Data for this exercise -

===

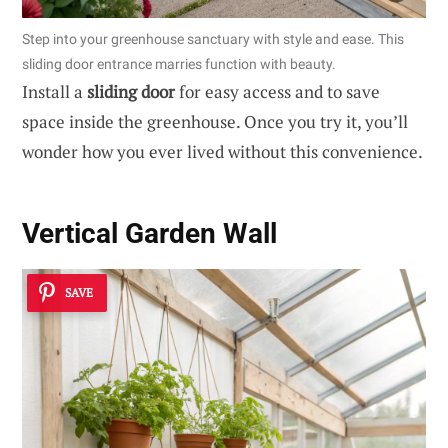
Step into your greenhouse sanctuary with style and ease. This
sliding door entrance marries function with beauty.
Install a
sliding door
for easy access and to save
space inside the greenhouse. Once you try it, you’ll
wonder how you ever lived without this convenience.
Vertical Garden Wall
SAVE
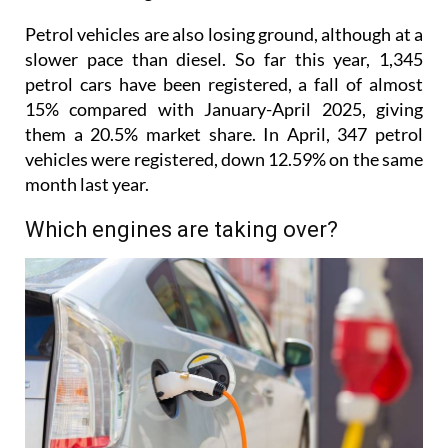
Petrol vehicles are also losing ground, although at a
slower pace than diesel. So far this year, 1,345
petrol cars have been registered, a fall of almost
15% compared with January-April 2025, giving
them a 20.5% market share. In April, 347 petrol
vehicles were registered, down 12.59% on the same
month last year.
Which engines are taking over?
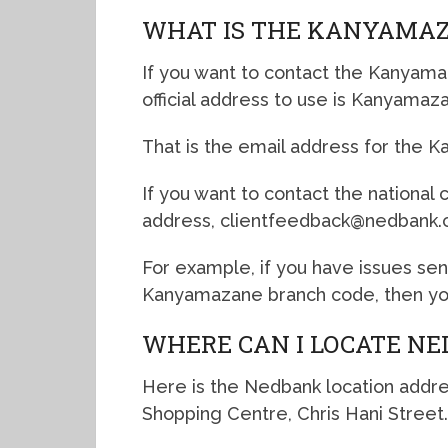
WHAT IS THE KANYAMAZ
If you want to contact the Kanyama
official address to use is Kanyam
That is the email address for the 
If you want to contact the national
address, clientfeedback@nedbank.c
For example, if you have issues se
Kanyamazane branch code, then you
WHERE CAN I LOCATE N
Here is the Nedbank location addr
Shopping Centre, Chris Hani Street.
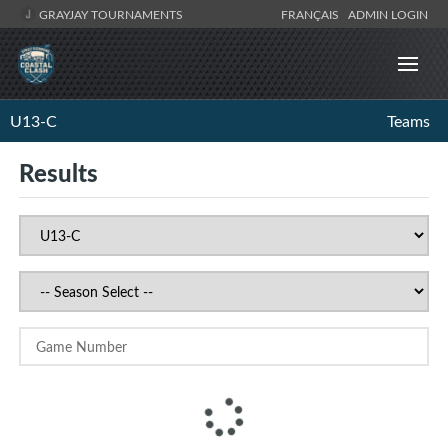
GRAYJAY TOURNAMENTS
FRANÇAIS
ADMIN LOGIN
U13-C
Teams
Results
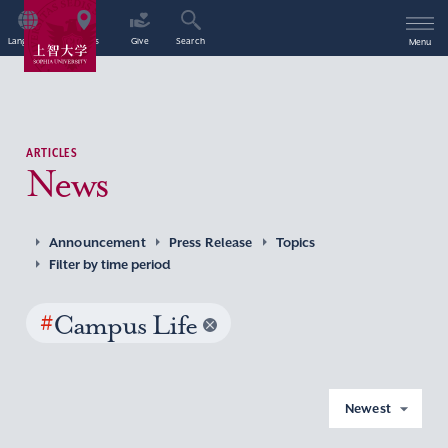
Language
Access
Give
Search
Menu
ARTICLES
News
Announcement
Press Release
Topics
Filter by time period
#
Campus Life
Newest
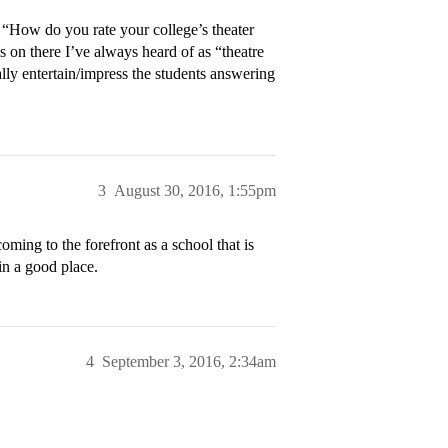
 “How do you rate your college’s theater
s on there I’ve always heard of as “theatre
ally entertain/impress the students answering
3
August 30, 2016, 1:55pm
ming to the forefront as a school that is
in a good place.
4
September 3, 2016, 2:34am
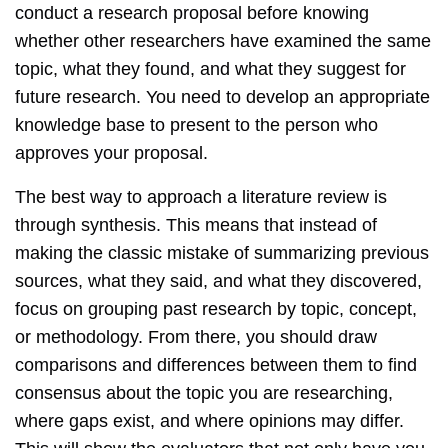
conduct a research proposal before knowing
whether other researchers have examined the same
topic, what they found, and what they suggest for
future research. You need to develop an appropriate
knowledge base to present to the person who
approves your proposal.
The best way to approach a literature review is
through synthesis. This means that instead of
making the classic mistake of summarizing previous
sources, what they said, and what they discovered,
focus on grouping past research by topic, concept,
or methodology. From there, you should draw
comparisons and differences between them to find
consensus about the topic you are researching,
where gaps exist, and where opinions may differ.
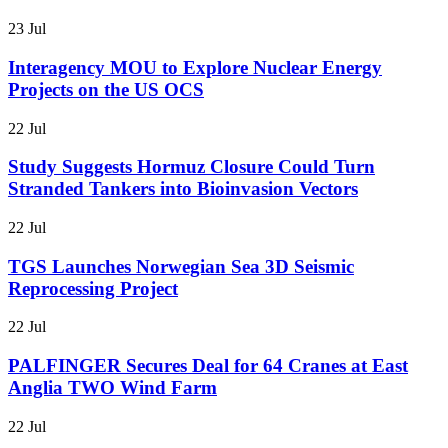
23 Jul
Interagency MOU to Explore Nuclear Energy
Projects on the US OCS
22 Jul
Study Suggests Hormuz Closure Could Turn
Stranded Tankers into Bioinvasion Vectors
22 Jul
TGS Launches Norwegian Sea 3D Seismic
Reprocessing Project
22 Jul
PALFINGER Secures Deal for 64 Cranes at East
Anglia TWO Wind Farm
22 Jul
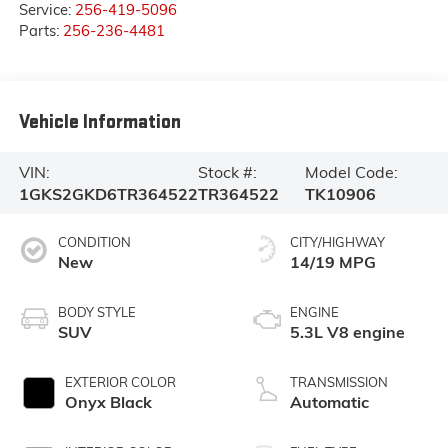
Service:
256-419-5096
Parts:
256-236-4481
Vehicle Information
VIN:
Stock #:
Model Code:
1GKS2GKD6TR364522
TR364522
TK10906
CONDITION
CITY/HIGHWAY
New
14/19 MPG
BODY STYLE
ENGINE
SUV
5.3L V8 engine
EXTERIOR COLOR
TRANSMISSION
Onyx Black
Automatic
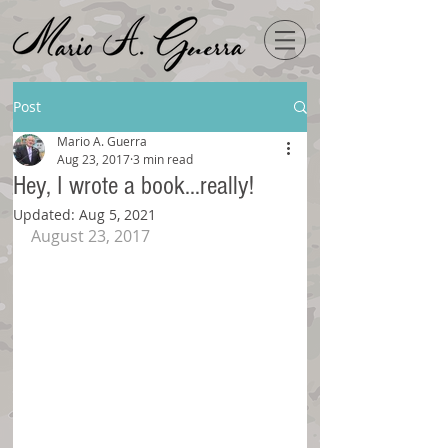
Post
Mario A. Guerra
Aug 23, 2017
3 min read
Hey, I wrote a book…really!
Updated:
Aug 5, 2021
August 23, 2017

===

Task goal - Look through the data above. Each line containing the word "greenhouse" needs to be copied.

Result for this task -
Step into your greenhouse sanctuary with style and ease. This
space inside the greenhouse. Once you try it, you’ll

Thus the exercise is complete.